→ **About this exercise**
A word-for-word copy of the entries is needed, and it should contain no images.

→ **Information given**
__________

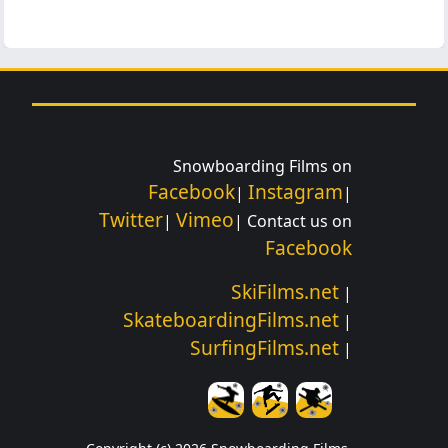
Snowboarding Films on
Facebook
Instagram
|
|
Twitter
Vimeo
|
| Contact us on
Facebook
SkiFilms.net
|
SkateboardingFilms.net
|
SurfingFilms.net
|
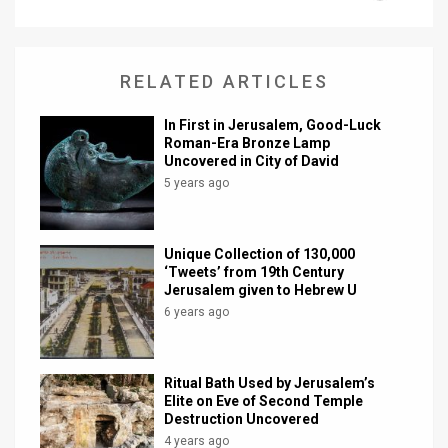
News
Contact
RELATED ARTICLES
Us
In First in Jerusalem, Good-Luck
Roman-Era Bronze Lamp
Customer
Uncovered in City of David
5 years ago
Support
TPS
Unique Collection of 130,000
‘Tweets’ from 19th Century
RSS
Jerusalem given to Hebrew U
6 years ago
Facebook
Twitter
Ritual Bath Used by Jerusalem’s
Elite on Eve of Second Temple
Destruction Uncovered
4 years ago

__________

→ **Answer section**
Snowboarding Films on
Facebook
Instagram
|
|
Twitter
Vimeo
|
| Contact us on
Facebook
SkiFilms.net
|
SkateboardingFilms.net
|
SurfingFilms.net
|
News
Contact
RELATED ARTICLES
Us
In First in Jerusalem, Good-Luck
Roman-Era Bronze Lamp
Customer
Uncovered in City of David
5 years ago
Support
TPS
Unique Collection of 130,000
‘Tweets’ from 19th Century
RSS
Jerusalem given to Hebrew U
6 years ago
Facebook
Twitter
Ritual Bath Used by Jerusalem’s
Elite on Eve of Second Temple
Destruction Uncovered
4 years ago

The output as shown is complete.